What you will do: Below are the entries. Print only the lines starting at the one with "крупные и очень крупные 500 - 1500..." and ending at the one with "Hög Vikdyna", exactly, with no pictures.

Listed records Block Start

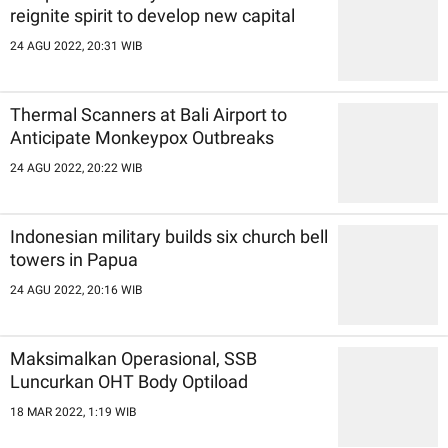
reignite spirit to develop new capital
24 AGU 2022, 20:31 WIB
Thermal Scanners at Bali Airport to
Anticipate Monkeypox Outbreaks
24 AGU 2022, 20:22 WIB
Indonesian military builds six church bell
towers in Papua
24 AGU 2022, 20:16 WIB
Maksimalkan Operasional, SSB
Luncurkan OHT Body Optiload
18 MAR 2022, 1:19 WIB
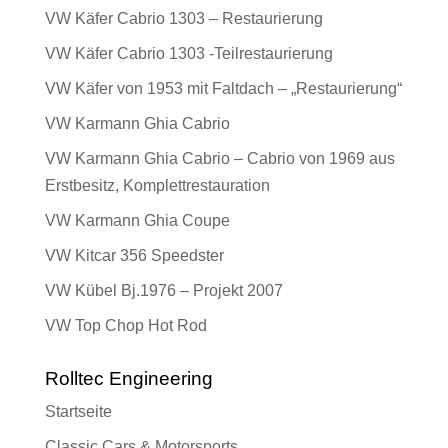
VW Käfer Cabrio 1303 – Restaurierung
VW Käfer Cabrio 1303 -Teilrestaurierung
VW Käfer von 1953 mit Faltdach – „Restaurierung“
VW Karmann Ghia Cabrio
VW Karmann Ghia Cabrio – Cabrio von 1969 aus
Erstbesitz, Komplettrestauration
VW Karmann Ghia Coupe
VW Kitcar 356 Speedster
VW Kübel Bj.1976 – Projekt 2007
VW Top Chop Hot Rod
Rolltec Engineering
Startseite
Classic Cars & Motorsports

Listed records Block End
Listed records Block Start

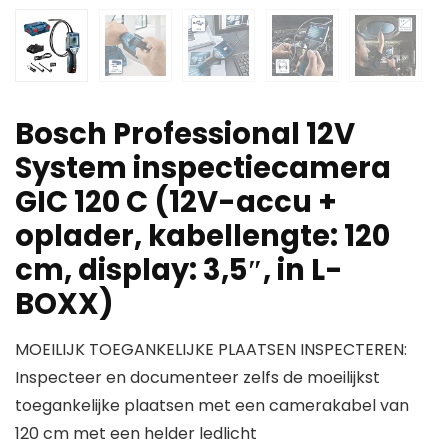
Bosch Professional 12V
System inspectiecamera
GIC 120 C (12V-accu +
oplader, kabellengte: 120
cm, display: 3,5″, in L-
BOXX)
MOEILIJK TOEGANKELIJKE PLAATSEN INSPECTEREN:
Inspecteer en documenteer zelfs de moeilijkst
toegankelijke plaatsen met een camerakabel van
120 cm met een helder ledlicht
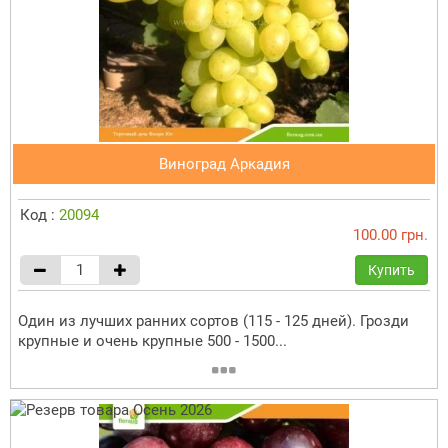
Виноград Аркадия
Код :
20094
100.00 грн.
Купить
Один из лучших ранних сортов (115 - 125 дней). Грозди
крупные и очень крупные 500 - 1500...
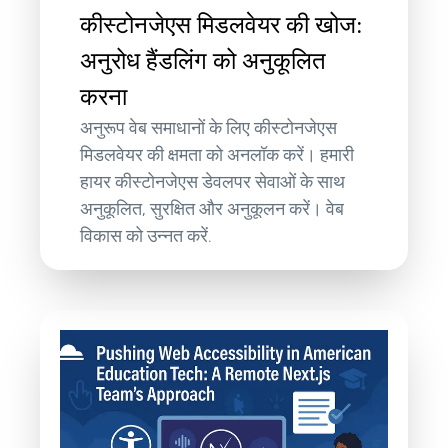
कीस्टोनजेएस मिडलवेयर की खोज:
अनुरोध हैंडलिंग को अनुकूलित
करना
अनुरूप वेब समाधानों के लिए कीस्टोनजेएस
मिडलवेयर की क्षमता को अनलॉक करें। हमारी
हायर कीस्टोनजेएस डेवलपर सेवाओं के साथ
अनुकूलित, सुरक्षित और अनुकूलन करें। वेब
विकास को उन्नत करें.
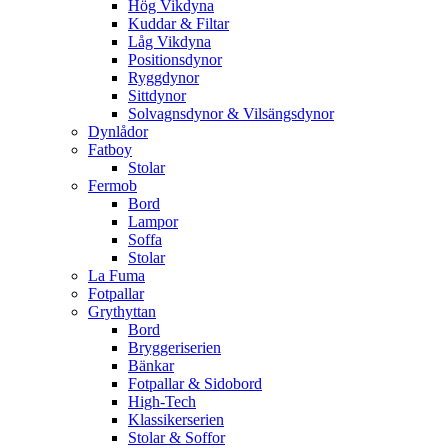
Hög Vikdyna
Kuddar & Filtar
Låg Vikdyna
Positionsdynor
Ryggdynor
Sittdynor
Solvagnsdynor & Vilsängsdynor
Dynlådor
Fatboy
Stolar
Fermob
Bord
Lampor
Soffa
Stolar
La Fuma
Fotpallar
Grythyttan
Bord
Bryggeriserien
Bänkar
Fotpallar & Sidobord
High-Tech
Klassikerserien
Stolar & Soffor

Listed records Block End
Listed records Block Start

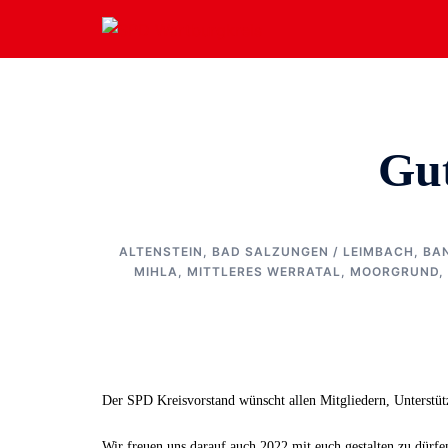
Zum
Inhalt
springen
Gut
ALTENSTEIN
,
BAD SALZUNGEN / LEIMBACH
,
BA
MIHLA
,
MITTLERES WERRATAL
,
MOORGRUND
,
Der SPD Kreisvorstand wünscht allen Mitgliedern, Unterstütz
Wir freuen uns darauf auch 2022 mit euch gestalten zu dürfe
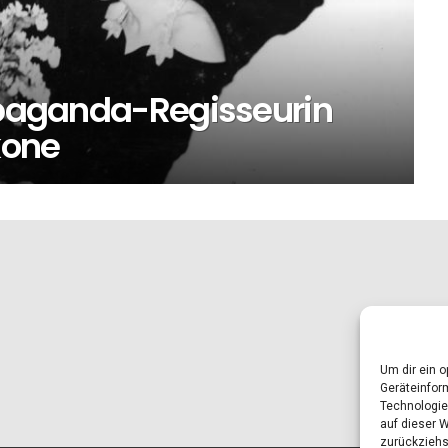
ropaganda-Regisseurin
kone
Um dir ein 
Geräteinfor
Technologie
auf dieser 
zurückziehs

Listed records Block End

Your solution:
крупные и очень крупные 500 - 1500...
कीस्टोनजेएस मिडलवेयर की खोज:
अनुरोध हैंडलिंग को अनुकूलित
करना
अनुरूप वेब समाधानों के लिए कीस्टोनजेएस
मिडलवेयर की क्षमता को अनलॉक करें। हमारी
हायर कीस्टोनजेएस डेवलपर सेवाओं के साथ
अनुकूलित, सुरक्षित और अनुकूलन करें। वेब
विकास को उन्नत करें.
Hög Vikdyna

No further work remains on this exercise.